Apr282007
Looking back as blogging approaches 10 years old
Filed under Blog News,Blog Trends by BlogKing at 12:36 am on Apr 28 2007
Six Apart (makers of TypePad and Moveable Type) has an interesting ongoing series of posts about weblog history and its pioneers as the medium reaches its tenth year. The lastest interview is with Michael Sippey, who helped influence some of the fundamental thinking about blogging.
I wrote a toss-off piece in 1995 called “The Three C’s of Computing,” which argued that these tools (connected PCs) are good for Creating, Consuming and Connecting. At the time we had OK tools for creation (think MS Office), a growing set of tools for consumption (think AOL), and a very nascent set of connection that wasn’t being covered by the mainstream press (boards, listservs, USENET, etc.). I wrote back then that the dream would be combining the three “into one, glorious future: creating, consuming and connecting all at once.” I think we’re starting to realize that dream with blogs, social networks, photo sharing, presence broadcasting, etc.
- What do you think are the big-picture trends for technologies like blogging? Is blogging a solved problem, like email, or are there more big leaps to be made?
Blogging is definitely not a solved problem. Go back to the three C’s.
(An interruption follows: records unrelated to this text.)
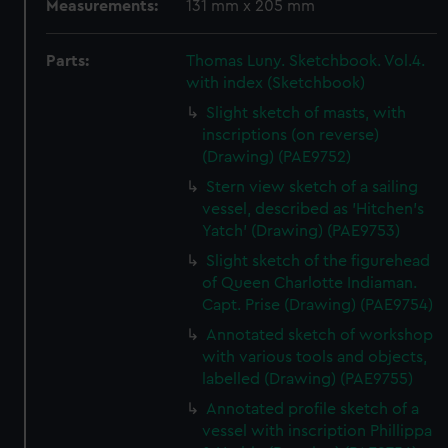
Measurements:
131 mm x 205 mm
Parts:
Thomas Luny. Sketchbook. Vol.4.
with index (Sketchbook)
Slight sketch of masts, with
inscriptions (on reverse)
(Drawing) (PAE9752)
Stern view sketch of a sailing
vessel, described as 'Hitchen's
Yatch' (Drawing) (PAE9753)
Slight sketch of the figurehead
of Queen Charlotte Indiaman.
Capt. Prise (Drawing) (PAE9754)
Annotated sketch of workshop
with various tools and objects,
labelled (Drawing) (PAE9755)
Annotated profile sketch of a
vessel with inscription Phillippa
We’re getting to the point where normal people can start to use the “creation” tools…but we still have a long way to go to make it easier. If today’s RSS reading experience is the end of the line for “consumption” then someone should take our industry out back for a beating. And “connecting” is only starting to get interesting — every application is becoming social, and as a industry we’ll find more interesting ways to traverse and use the network graphs. Then take all of that and tear it away from the desktop. Here in the US we’re still remarkably PC-centric; the mobile and ambient modes have yet to be leveraged effectively. (Look, I used the words “leveraged” and “ambient” in the same sentence. Drink!)
If things were ever “solved” in the computer industry I suspect that the industry has died. The constant pushing in new directions is the very nature of it.